The expert also pointed to the need for a greater focus on the study of geriatrics by medical and nursing students, noting that those in a six-year medical programme would spend around six months researching mother and child health issues and then they would receive just one week of geriatrics. In his opinion this would need to be addressed.
Vega also spoke about the need for increased community health workers with the requisite tools to care for elderly persons and family givers with the necessary support in the community, the inclusion of the elderly in the creation of public health policies, the adaptation of health systems to rise to population ageing challenges and the training of human resources to adequately meet the health needs of older persons.

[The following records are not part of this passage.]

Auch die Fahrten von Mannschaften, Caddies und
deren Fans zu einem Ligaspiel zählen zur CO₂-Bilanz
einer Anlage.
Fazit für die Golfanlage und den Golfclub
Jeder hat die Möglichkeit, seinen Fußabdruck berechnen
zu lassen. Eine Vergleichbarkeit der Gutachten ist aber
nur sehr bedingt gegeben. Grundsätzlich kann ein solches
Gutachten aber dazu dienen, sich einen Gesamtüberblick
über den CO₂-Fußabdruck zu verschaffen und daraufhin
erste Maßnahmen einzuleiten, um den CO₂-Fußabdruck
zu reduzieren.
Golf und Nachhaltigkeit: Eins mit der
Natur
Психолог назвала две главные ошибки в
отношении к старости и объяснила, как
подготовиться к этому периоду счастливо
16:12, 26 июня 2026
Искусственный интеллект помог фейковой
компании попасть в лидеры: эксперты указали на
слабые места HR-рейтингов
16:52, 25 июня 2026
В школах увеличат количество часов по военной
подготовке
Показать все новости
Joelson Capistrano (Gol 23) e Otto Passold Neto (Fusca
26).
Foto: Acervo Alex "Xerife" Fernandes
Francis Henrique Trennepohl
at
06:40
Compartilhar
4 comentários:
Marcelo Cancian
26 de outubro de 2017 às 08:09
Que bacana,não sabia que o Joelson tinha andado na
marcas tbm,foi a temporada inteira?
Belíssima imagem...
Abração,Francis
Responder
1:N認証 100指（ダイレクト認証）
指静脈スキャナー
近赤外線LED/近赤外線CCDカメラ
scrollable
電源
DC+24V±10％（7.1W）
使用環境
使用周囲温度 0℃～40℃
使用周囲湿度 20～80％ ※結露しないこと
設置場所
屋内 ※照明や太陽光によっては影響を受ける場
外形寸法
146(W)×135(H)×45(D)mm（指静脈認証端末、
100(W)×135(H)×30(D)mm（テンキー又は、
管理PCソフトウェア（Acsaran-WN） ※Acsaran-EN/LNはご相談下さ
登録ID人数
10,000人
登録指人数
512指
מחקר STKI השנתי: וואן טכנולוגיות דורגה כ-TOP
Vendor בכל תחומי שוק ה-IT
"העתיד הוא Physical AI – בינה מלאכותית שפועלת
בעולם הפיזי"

He, therefore, urged Barbadians and other regional stakeholders to rise to the challenge since the cost of treating seniors, particularly those with chronic conditions, was high and growing. And, these costs are borne by everyone: governments, families, and the elderly patient.
The clock is ticking for this region as it relates to elderly care issues. On a macro level, pensions and health systems may be severely hampered by growing numbers of older people with NCDs, who often require costly and complicated care, while, on a personal level, the good health for seniors ensures independence, security, and continued productivity.